# How do I use the forum?



## DECLANOMAD (Oct 9, 2008)

I had a glitch, now overcome, buying a mouthpiece due to not knowing the meaning of PM.
I have been looking for further information on how to use the forum, but so far have only found a list of acronyms which did not include the one I was unsure on and a brief description of the forum software. 

Can someone please direct me to the information on use of the forum,
ie., how to contact moderators, a guide for forum novices, explantions of common terminology and practise.

Sorry about the glum face it got posted by mistake, I tried to put a light bulb.


----------



## milandro (Dec 22, 2006)

I always found that it is pretty much self-explanatory once you start using it but if it helps

http://forum.saxontheweb.net/forumdisplay.php?130-Forum-General-Info-FAQ

these are some general info

The best way to contact mods (busy people but very kind ) is to PM (now you know what it means) them


----------



## Saxland (Dec 6, 2004)

Its broken up into subforums: http://forum.saxontheweb.net/forum.php

New members questions: http://forum.saxontheweb.net/showthread.php?110774-Useful-Information-for-New-Members

List of moderators: http://forum.saxontheweb.net/showgroups.php You can contact them or almost anyone here through Privite Message , otherwise known as PM just under the sax logo.

Click on your user name or anyones in a post and you will see PM and more options. It takes a little while to see all the options, but it is user friendly here.

You can do a google search as well, its on the top to the right of the Saxontheweb logo, the sax with the sunglassses.

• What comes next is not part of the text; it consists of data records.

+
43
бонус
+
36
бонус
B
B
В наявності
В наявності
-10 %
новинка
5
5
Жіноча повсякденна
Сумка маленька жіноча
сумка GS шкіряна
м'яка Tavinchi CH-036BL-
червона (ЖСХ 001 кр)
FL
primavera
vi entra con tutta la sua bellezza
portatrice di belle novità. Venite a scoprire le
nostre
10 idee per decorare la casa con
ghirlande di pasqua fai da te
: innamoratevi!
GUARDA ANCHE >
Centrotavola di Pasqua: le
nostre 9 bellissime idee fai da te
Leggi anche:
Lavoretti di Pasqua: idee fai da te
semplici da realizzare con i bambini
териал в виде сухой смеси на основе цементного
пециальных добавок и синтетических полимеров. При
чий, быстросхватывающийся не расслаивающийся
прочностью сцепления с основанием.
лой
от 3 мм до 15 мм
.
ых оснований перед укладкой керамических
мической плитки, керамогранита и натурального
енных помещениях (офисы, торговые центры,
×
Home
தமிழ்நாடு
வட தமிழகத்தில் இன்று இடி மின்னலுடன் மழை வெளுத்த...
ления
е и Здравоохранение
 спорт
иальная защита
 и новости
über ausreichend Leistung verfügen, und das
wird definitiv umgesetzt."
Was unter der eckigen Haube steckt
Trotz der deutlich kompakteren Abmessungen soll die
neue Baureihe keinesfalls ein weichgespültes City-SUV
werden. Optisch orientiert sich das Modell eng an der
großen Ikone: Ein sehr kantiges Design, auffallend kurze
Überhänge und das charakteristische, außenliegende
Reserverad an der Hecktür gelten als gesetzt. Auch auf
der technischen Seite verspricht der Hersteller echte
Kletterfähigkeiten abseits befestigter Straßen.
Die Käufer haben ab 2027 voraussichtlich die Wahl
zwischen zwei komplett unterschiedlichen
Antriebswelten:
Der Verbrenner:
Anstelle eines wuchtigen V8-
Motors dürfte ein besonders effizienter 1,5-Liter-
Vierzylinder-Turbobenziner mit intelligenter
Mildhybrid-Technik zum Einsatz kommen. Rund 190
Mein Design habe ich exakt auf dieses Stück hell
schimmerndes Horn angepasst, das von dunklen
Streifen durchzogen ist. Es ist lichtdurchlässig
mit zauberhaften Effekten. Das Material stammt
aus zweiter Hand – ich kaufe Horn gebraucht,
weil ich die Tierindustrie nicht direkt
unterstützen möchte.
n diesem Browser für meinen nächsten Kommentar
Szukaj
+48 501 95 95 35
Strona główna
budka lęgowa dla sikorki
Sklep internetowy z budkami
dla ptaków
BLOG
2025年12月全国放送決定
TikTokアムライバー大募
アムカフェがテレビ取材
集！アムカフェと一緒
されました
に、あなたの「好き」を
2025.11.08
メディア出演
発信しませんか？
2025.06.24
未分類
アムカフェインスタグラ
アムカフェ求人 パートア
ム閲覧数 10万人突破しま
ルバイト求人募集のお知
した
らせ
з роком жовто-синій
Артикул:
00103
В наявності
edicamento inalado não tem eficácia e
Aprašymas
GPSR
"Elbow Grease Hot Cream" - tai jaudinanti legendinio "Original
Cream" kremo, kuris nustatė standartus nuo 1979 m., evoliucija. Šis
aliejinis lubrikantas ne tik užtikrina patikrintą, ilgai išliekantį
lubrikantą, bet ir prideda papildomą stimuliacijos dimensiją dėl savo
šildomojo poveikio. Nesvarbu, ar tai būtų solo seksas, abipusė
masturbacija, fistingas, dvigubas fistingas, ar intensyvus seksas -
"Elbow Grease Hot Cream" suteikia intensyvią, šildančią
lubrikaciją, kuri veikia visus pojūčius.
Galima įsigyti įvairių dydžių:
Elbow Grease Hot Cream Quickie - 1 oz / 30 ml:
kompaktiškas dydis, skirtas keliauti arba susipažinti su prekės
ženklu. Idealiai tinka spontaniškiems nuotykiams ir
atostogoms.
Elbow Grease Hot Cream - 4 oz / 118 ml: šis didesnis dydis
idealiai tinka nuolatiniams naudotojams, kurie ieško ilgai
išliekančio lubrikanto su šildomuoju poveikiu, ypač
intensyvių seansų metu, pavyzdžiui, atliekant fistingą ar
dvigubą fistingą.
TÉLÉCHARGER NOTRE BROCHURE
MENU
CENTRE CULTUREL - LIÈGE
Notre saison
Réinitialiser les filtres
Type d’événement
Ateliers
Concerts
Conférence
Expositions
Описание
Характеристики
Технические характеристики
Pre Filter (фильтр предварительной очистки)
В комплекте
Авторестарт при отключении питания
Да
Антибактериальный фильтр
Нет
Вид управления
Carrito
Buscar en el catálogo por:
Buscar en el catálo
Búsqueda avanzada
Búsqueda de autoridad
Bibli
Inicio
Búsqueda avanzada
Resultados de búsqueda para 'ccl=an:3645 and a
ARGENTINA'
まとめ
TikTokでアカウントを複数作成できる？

Anyone know if that personified sax has a name?


----------



## kavala (Oct 17, 2005)

FWIW, I find the best way to check out TLA's (three letter acronyms), or any acronym 
for that matter, is to type it into Google.

Also check this out....
http://www.acronymfinder.com/


----------



## kcp (Feb 2, 2003)

I guess that you no longer need to contact a moderator now that the membership has done the most excellent job at answering your questions :bluewink:


----------



## MyMartinTenor (Jul 23, 2008)

"PM" means "private message." Click on a user's name, and a box of options appears. One is "private message." Click that, and it works like e-mail internal to the forum, which is private (only between you and that other user).


----------



## Sigmund451 (Aug 8, 2003)

Use the search button when looking for information before asking. You will get flamed less 

The forum has been going for years and nearly everything has been talked about once....or ten times.


----------



## DECLANOMAD (Oct 9, 2008)

Thanks for the informative, and informative and wry replies. 
Helping hands make better music?


----------